Обсуждать приказы, как известно, не принято в армии, но, скажите, чем иным еще заниматься воинам в часы вынужденного безделья? И все мы выразили осторожное сомнение в навязанной нам Чехом тактике. Какой бы важности и секретности документ ни был, а похищать его открыто, с пальбой и грохотом, – глупо. Видимо, ради шумовых эффектов и задумана вся операция, они, эффекты эти, только часть обширного плана, в котором предусмотрено и наше почти недельное ожидание самолета из Берлина.
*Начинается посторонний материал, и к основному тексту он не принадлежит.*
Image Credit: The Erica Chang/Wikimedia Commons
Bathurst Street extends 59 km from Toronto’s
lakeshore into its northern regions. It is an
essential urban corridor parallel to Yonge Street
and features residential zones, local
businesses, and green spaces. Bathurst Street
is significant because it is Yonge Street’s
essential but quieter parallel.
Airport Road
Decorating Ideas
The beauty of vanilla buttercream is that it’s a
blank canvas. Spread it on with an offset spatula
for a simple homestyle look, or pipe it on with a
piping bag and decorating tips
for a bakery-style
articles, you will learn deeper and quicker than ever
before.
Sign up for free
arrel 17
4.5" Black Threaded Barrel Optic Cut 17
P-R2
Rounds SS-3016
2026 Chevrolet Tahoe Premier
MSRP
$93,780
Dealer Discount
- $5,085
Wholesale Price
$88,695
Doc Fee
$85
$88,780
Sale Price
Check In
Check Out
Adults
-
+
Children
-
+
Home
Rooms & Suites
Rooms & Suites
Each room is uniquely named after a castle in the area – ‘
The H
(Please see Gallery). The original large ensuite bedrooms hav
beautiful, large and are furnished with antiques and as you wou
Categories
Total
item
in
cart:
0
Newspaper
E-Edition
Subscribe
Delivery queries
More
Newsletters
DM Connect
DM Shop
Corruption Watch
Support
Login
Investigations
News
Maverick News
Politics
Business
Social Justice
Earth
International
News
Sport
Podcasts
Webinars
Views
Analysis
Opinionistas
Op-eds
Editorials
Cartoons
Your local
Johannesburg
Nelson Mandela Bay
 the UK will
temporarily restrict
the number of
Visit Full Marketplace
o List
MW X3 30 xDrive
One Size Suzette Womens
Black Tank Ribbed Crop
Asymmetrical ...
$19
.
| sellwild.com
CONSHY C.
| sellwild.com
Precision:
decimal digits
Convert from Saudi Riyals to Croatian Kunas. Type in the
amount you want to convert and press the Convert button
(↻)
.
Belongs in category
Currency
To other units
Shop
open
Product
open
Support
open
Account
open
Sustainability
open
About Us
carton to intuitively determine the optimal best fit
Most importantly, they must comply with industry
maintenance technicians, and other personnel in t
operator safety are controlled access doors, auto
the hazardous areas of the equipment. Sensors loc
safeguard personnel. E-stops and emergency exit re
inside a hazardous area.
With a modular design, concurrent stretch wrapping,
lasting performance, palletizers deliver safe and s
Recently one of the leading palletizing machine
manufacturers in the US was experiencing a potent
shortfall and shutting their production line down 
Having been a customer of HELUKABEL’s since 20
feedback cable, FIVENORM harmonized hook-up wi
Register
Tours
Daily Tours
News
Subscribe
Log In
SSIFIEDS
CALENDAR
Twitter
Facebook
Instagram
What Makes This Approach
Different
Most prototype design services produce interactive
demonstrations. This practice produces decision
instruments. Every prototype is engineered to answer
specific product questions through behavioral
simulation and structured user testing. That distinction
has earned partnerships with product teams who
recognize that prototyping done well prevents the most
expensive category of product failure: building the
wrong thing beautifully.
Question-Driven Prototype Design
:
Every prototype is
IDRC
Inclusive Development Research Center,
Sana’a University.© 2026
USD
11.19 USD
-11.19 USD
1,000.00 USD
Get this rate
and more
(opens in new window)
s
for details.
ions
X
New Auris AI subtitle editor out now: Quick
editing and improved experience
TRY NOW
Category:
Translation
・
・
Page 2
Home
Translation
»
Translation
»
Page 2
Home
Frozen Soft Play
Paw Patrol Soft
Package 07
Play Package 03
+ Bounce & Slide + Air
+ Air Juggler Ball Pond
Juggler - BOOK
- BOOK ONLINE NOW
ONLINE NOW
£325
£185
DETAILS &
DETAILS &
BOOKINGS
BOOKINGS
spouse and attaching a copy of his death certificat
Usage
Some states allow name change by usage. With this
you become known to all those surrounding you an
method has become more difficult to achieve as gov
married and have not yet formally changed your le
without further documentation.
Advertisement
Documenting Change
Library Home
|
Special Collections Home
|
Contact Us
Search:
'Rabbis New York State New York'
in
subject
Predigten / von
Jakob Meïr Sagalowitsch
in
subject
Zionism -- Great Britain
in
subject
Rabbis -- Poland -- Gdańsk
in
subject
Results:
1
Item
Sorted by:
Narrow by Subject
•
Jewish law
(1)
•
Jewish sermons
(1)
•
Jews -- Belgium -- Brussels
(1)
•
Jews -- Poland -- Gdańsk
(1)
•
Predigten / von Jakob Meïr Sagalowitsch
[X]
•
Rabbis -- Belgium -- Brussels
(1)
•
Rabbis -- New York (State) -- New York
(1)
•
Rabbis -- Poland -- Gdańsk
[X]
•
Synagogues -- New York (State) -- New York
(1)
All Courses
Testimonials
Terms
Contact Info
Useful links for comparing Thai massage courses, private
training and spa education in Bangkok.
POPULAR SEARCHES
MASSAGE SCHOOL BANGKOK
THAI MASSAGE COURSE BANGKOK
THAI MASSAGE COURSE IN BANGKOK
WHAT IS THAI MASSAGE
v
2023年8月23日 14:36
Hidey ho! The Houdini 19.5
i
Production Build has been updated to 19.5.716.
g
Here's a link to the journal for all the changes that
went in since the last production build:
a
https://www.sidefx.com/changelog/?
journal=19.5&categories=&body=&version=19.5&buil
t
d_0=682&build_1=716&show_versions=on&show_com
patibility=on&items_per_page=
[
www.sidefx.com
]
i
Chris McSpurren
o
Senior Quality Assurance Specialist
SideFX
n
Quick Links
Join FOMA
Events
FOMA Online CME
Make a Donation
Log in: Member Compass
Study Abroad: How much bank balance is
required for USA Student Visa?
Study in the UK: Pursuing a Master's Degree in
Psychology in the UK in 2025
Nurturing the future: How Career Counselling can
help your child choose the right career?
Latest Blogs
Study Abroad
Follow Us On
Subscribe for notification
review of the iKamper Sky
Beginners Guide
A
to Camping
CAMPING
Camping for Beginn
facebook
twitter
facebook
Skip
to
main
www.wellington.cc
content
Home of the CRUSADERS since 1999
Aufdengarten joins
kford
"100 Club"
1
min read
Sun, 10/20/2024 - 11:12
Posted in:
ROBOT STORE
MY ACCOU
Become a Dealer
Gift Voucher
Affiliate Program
Еще не появился убывший на аэродром автобус, а пожилые забегали пуще прежнего, стараясь показать, что не зря сидят в тылу и шлагбаум не поднимут до тех пор, пока не проверят документы даже у тех, у кого не положено их требовать. Впереди – «Хорьх», затем автобус, уже не пустой, на всех шестнадцати сидячих местах – офицеры, не ниже капитана, почти у каждого – портфель, поди пойми, в каком из них самый ценный груз. Замыкал процессию «Опель», там дремали двое, в штатском, предъявили они постовым какие-то жетоны. Впрочем, те их знали в лицо – местные, значит, из города. Шлагбаум подняли и опустили, пожилые сплюнули и поплелись к фургону. В автобусе, на наше удивление, офицеры принадлежали ко всем родам войск, судя по цвету кителей и погон: голубовато-серые (люфтваффе), сине-голубые (жандармы), на плечах кавалеристов – ярко-желтое, у артиллеристов – серо-зеленое шитье. Одно было ясно: не на час и не на два рассчитан их приезд, совещание-инструктаж, предположил Калтыгин, если не инспекция.
К этому времени у нас уже сложился план захвата, нападение на штабной автобус мыслилось не у КПП, а у мостика. Калтыгин и Алеша, переодетые в добытую на шоссе форму жандармов, на там же захваченных мотоциклах окажутся у речки в тот момент, когда к мостику подъедет автобус, изобразят либо поломку мотоцикла, либо неуверенность в том, что мостик выдержит тяжесть переполненного штабного автобуса. При всех вариантах офицеры ступят на землю, в автобусе останется тот, кто с берлинским документом. Десяти секунд хватит, чтобы уложить офицеров. От меня же требовалось захватить КПП и заблокировать дорогу, на что я с воодушевлением согласился. Была у меня своя радость, свои надежды, осуществиться они, правда, могли только тогда, когда на КПП дежурили «мои» немцы, Франц и Адельберт. Я жаждал овладеть перочинным ножиком, талисманом Адельберта!